Chicago was the center of the movement. Workers there had been agitating for an eight hour day for months, and on the eve of May 1, 50,000 workers were already on strike. 30,000 more swelled their ranks the next day, bringing most of Chicago manufacturing to a standstill. Fears of violent class conflict gripped the city. No violence occurred on May 1 -- a Saturday -- or May 2. But on Monday, May 3, a fight iinvolving hundreds broke out at McCormick Reaper between locked-out unionists and the non-unionist workers McCormick hired to replace them. The Chicago police, swollen in number and heavily armed, quickly moved in with clubs and guns to restore order. They left four unionists dead and many others wounded.
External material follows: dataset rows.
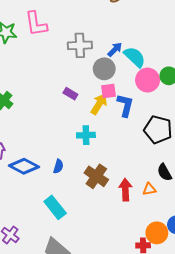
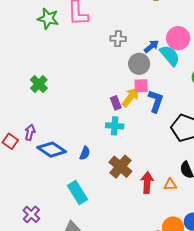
gray cross: (80, 45) -> (118, 39), size x0.7
pink circle: (148, 80) -> (178, 38), moved
purple rectangle: (70, 94) -> (116, 103), moved, turned 32

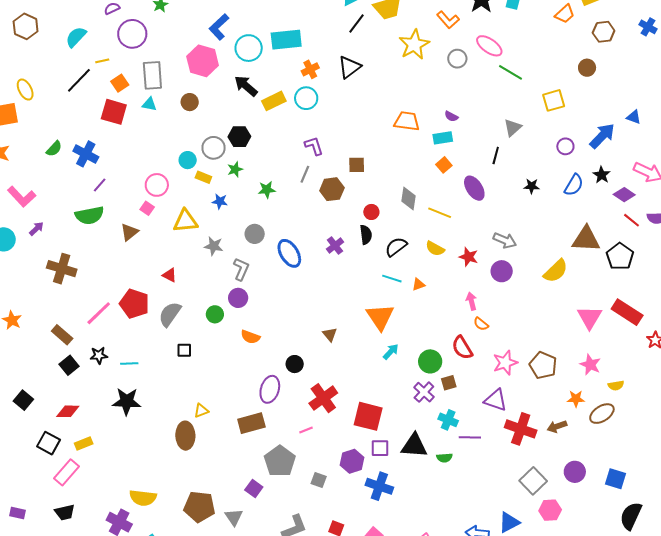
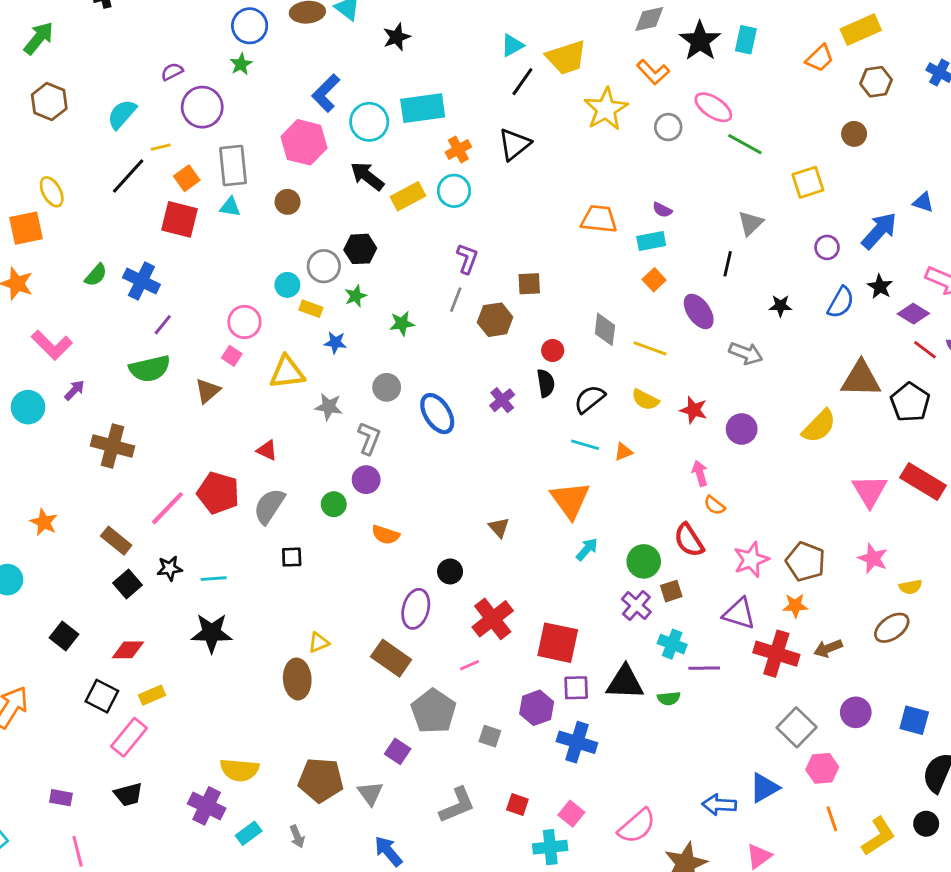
purple L-shape: (314, 146) -> (467, 259), turned 40
gray arrow: (505, 240) -> (746, 353), moved
orange star: (576, 399) -> (795, 606), moved
brown rectangle: (251, 423) -> (391, 658), turned 52

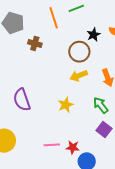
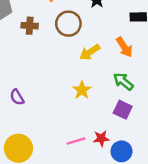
brown circle: (79, 52) -> (68, 24), moved
purple semicircle: (22, 100) -> (17, 97), moved, size x0.6
purple square: (104, 130) -> (123, 110), moved

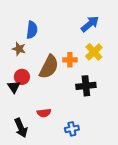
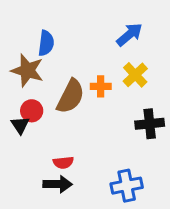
brown star: (19, 49) -> (27, 70), size x1.6
black cross: (86, 86) -> (150, 124), moved
black arrow: (21, 128) -> (58, 184), moved, turned -66
blue cross: (72, 129) -> (127, 186), moved, size x1.5

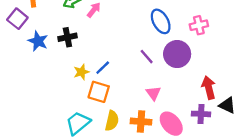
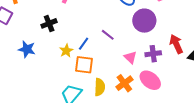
blue star: (38, 41) -> (27, 49), moved
purple line: (147, 57) -> (108, 35), moved
purple cross: (201, 114) -> (153, 54), moved
orange cross: (141, 122) -> (124, 83), turned -30

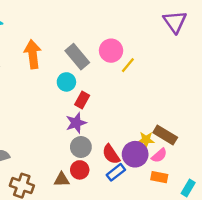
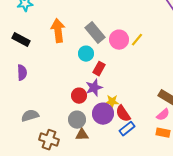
pink circle: (111, 51) -> (119, 40), moved
yellow star: (146, 140) -> (112, 102), moved
gray circle: (81, 147) -> (77, 120), moved
purple circle: (135, 154) -> (103, 114), moved
red circle: (80, 170) -> (79, 96), moved

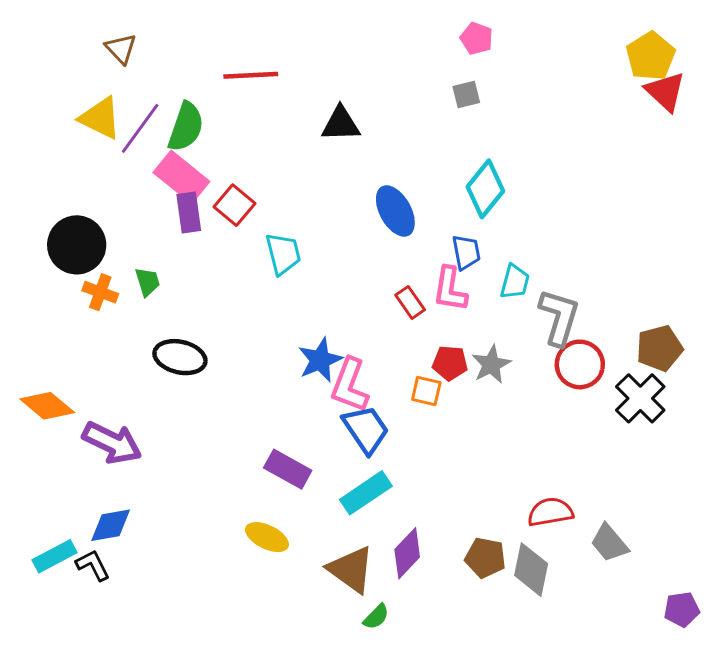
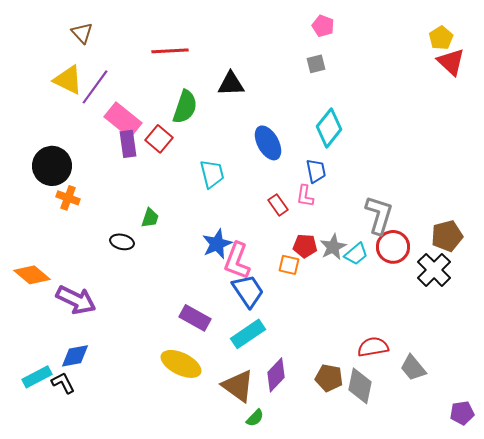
yellow pentagon: (651, 56) -> (441, 38), size x0.7
green semicircle: (186, 127) -> (185, 107), moved
cyan trapezoid: (283, 254) -> (212, 174), moved
green trapezoid: (147, 282) -> (150, 218), moved, turned 35
cyan trapezoid: (515, 282) -> (356, 254), moved, turned 35
pink L-shape: (450, 289) -> (305, 196), size x0.7
black ellipse: (180, 357) -> (122, 242), size x0.7
yellow ellipse: (267, 537) -> (181, 364), size x1.4

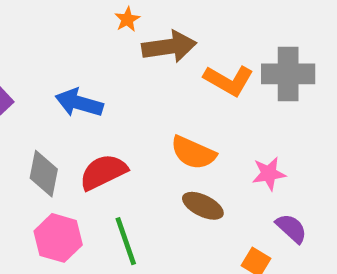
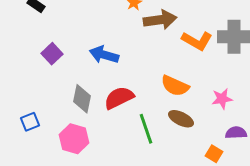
purple semicircle: (291, 228) -> (236, 133), turned -45
pink hexagon: (58, 238) -> (74, 139), moved
green line: (126, 241) -> (146, 129), moved

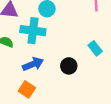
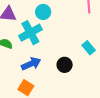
cyan cross: (33, 31) -> (30, 33), turned -35

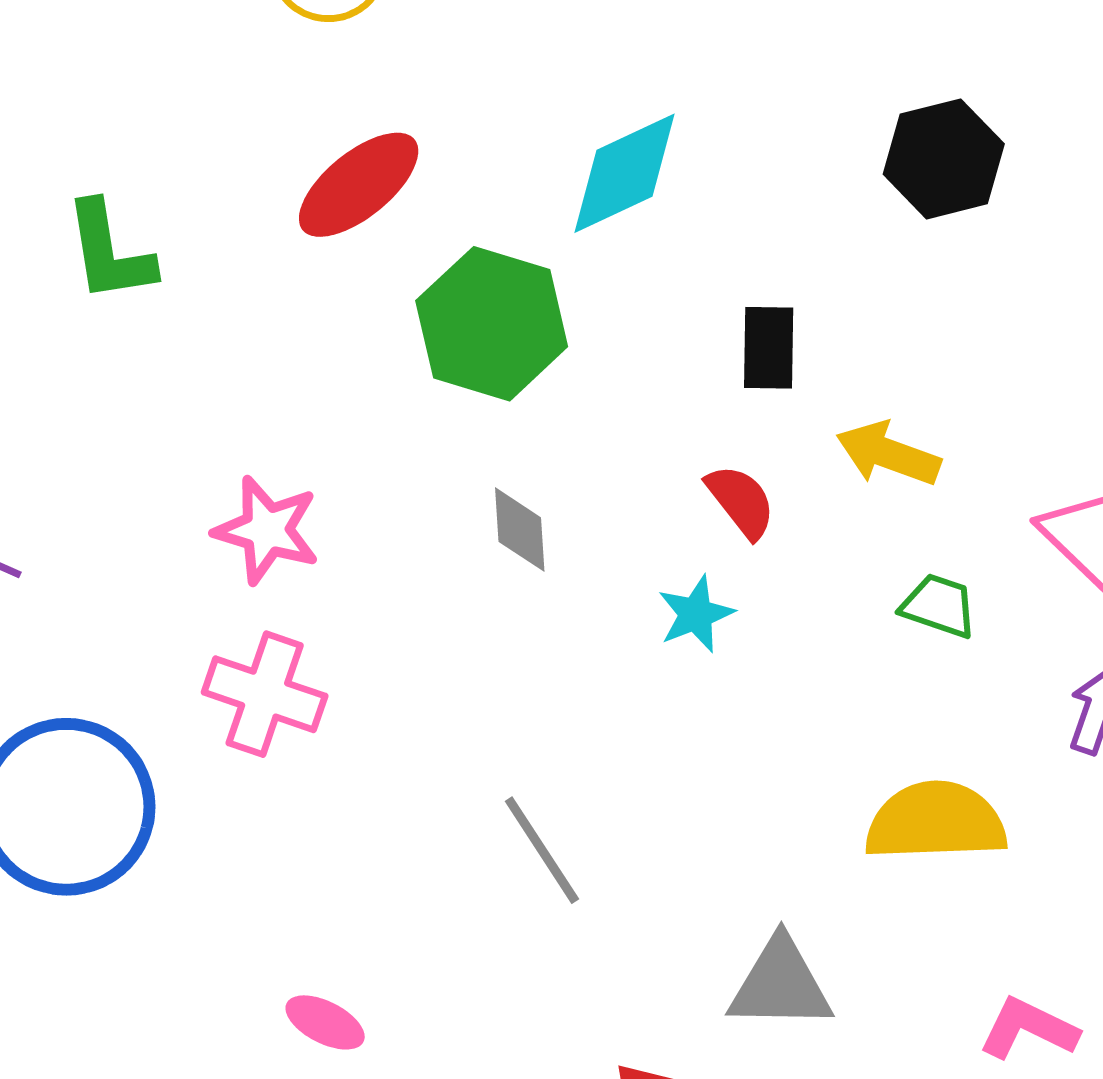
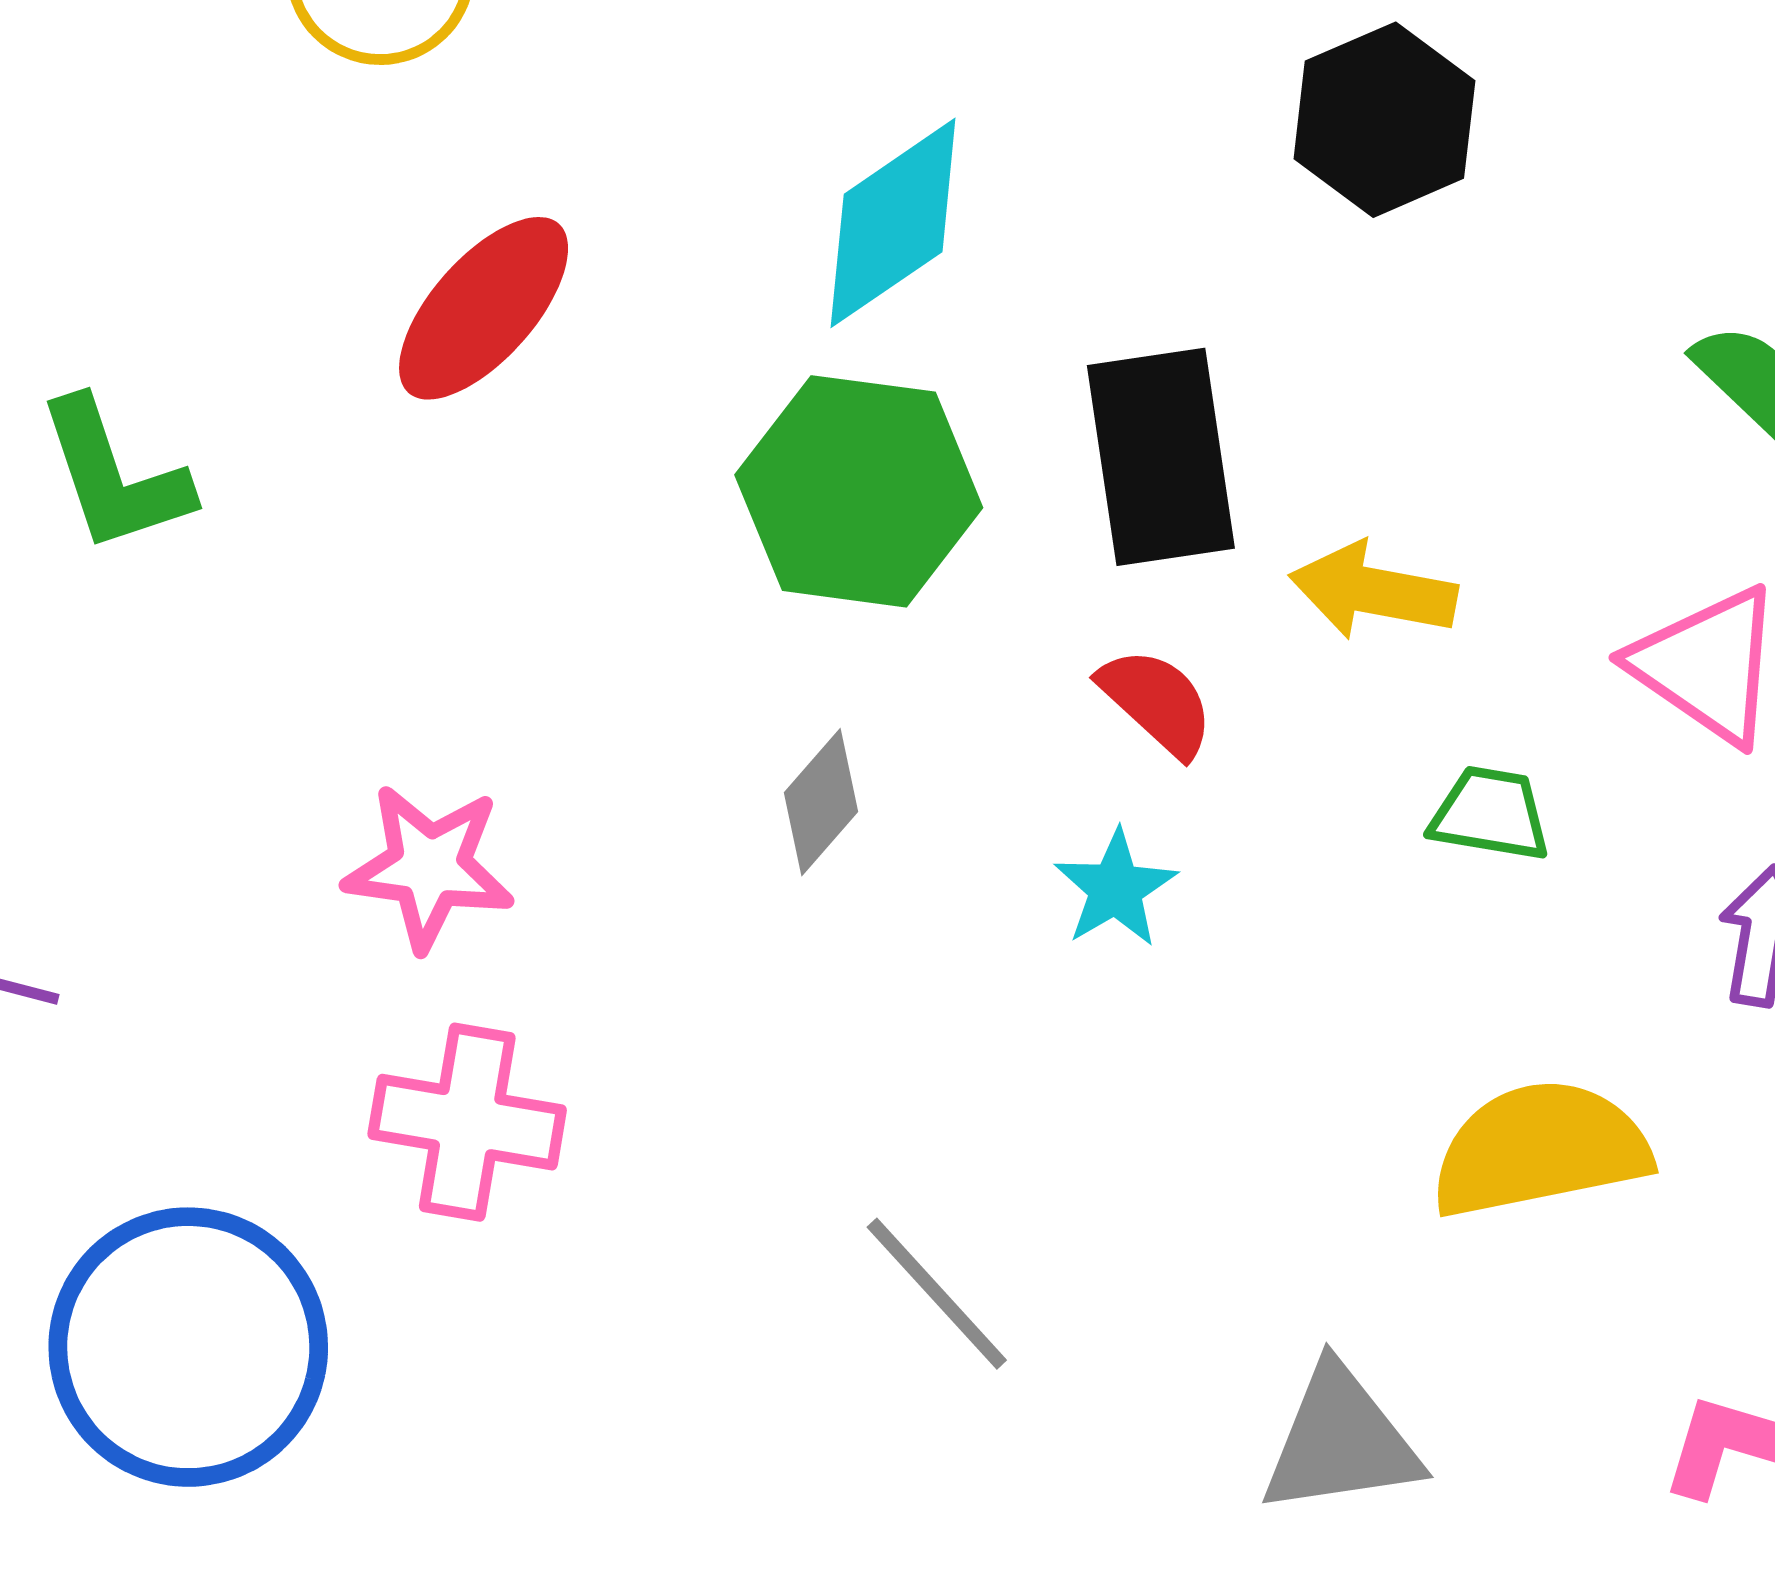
green hexagon: (492, 324) -> (859, 491), moved
black rectangle: (769, 348) -> (1161, 457), size x1.6
gray diamond: (520, 530) -> (821, 802), turned 54

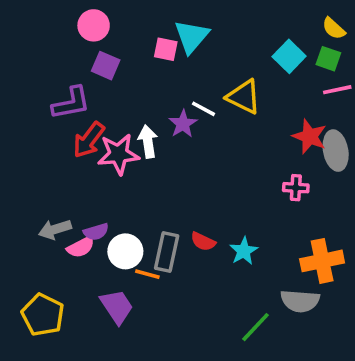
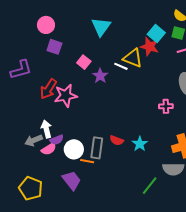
pink square: (166, 49) -> (84, 62), moved, turned 32
purple L-shape: (71, 103) -> (21, 70), moved
white line: (204, 109) -> (121, 66), moved
red star: (310, 136) -> (150, 47), moved
white arrow: (148, 141) -> (46, 129), moved

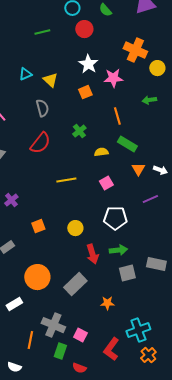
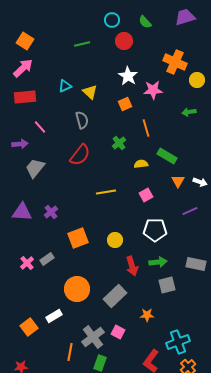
orange line: (117, 116) -> (146, 128), moved
orange square: (38, 226) -> (78, 238), size x1.5
gray rectangle: (156, 264) -> (196, 264), moved
gray cross: (53, 325) -> (93, 337), turned 30
pink square: (80, 335) -> (118, 332), moved

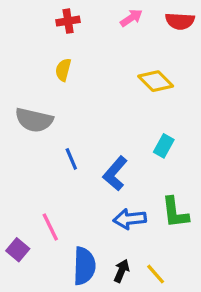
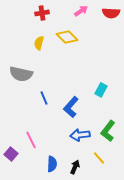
yellow diamond: (156, 81) -> (67, 37), moved
green L-shape: (175, 212) -> (108, 131), turned 45
blue semicircle: (84, 266) -> (52, 164), size x0.7
yellow line: (156, 274) -> (99, 158), moved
Angered by the deadly force of the police, a group of anarchists, led by August Spies and Albert Parsons, called on workers to arm themselves and participate in a massive protest demonstration in Haymarket Square on Tuesday evening, May 4. The demonstration appeared to be a complete bust, with only 3,000 assembling. But near the end of the evening, an individual, whose identity is still in dispute, threw a bomb that killed seven policemen and injured 67 others. Hysterical city and state government officials rounded up eight anarchists, tried them for murder, and and sentenced them to death.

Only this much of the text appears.